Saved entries
═══

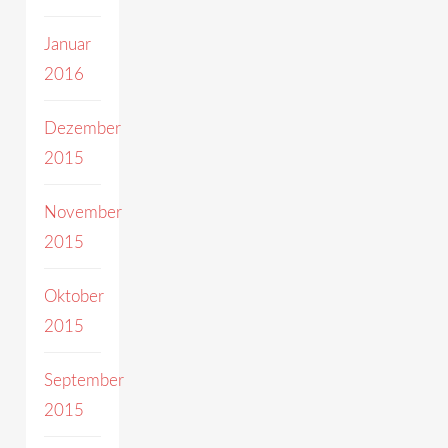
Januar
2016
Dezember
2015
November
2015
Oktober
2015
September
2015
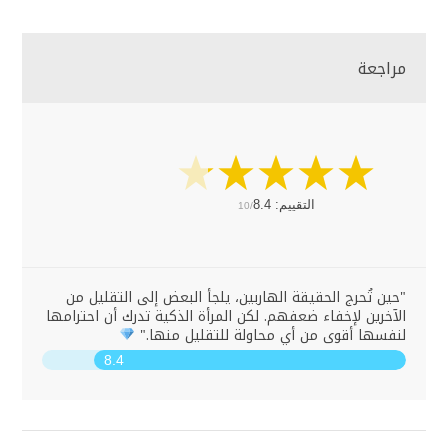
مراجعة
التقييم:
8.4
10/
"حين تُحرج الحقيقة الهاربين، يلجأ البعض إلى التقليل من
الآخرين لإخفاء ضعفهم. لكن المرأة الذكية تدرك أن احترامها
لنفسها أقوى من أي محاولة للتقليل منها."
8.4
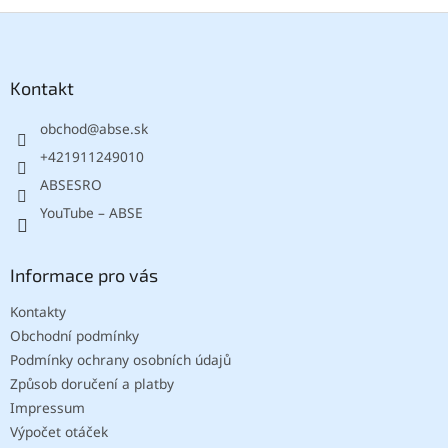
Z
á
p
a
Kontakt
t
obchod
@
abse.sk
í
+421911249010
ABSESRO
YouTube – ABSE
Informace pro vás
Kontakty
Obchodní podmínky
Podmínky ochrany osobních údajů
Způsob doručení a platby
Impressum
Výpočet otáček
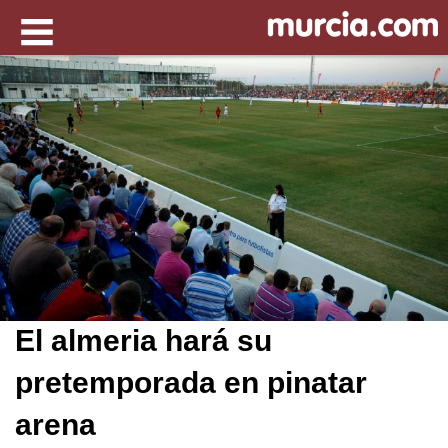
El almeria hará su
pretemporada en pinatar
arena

═══

■ Instructions to follow:
Omit every picture while printing the data word for word.

■ Written reply:
Januar
2016
Dezember
2015
November
2015
Oktober
2015
September
2015
مراجعة
التقييم:
8.4
10/
"حين تُحرج الحقيقة الهاربين، يلجأ البعض إلى التقليل من
الآخرين لإخفاء ضعفهم. لكن المرأة الذكية تدرك أن احترامها
لنفسها أقوى من أي محاولة للتقليل منها."
8.4
Z
á
p
a
Kontakt
t
obchod
@
abse.sk
í
+421911249010
ABSESRO
YouTube – ABSE
Informace pro vás
Kontakty
Obchodní podmínky
Podmínky ochrany osobních údajů
Způsob doručení a platby
Impressum
Výpočet otáček
El almeria hará su
pretemporada en pinatar
arena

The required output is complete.